Andrew: Absolutely. Yeah, absolutely. Like, even in just clinical orthodoxy, forget integrative medicine, just orthodox medicine, how can you bypass the import of looking at single nucleotide polymorphisms in those people that are on triple therapy for Helicobacter pylori, when you know that there’s a significant portion of patients that aren’t going to get efficacious eradication of that organism, and therefore, they’re gonna have to go on to quadruple therapy, or rescue therapy later on, because their compliance is crap. What if you could improve that compliance? That’s genes. There are some people who need double the dose of omeprazole. We know this. This isn’t a fad. This is medicine.

Carolyn: Yeah. Yeah.

Andrew: Like, this is crazy.

Carolyn: And the exciting thing is that the research is evolving every day, and they’re looking at combinations of genes. I mean, that’s what people are really interested in. Because if you’ve… And we’ve seen it with some of our patients. You know, you can pick up a few key SNPs that can be absolutely life-changing, if you metabolically fix the issue. And it means that they go forward, and they don’t…they might, yes, they might get a little bit sick here and there, but they never fall in this, the hole that they have been in before, and that’s where it’s really powerful.
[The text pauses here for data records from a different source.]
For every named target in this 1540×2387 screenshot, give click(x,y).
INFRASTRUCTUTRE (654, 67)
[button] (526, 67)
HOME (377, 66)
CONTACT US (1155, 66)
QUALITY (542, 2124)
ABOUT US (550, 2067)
Andrew: Carolyn, I love your heart. I love your dedication. Not just to patients, but for furthering the science for practitioners to be able to grasp ahold of things later on in their career. So, thank you so much for your work, and thank you for joining us on “Wellness by Designs” today.

Carolyn: Thank you so much for having me. I really enjoy these conversations. We have to do another one.

Andrew: It is my absolute delight, as always. And thank you, everyone, for joining us today. Remember, you can catch up on whatever we can put up on the website. It’s gonna be huge. And also, of course, the other podcasts on the Designs for Health website. I’m Andrew Whitfield-Cook. This is “Wellness by Designs.”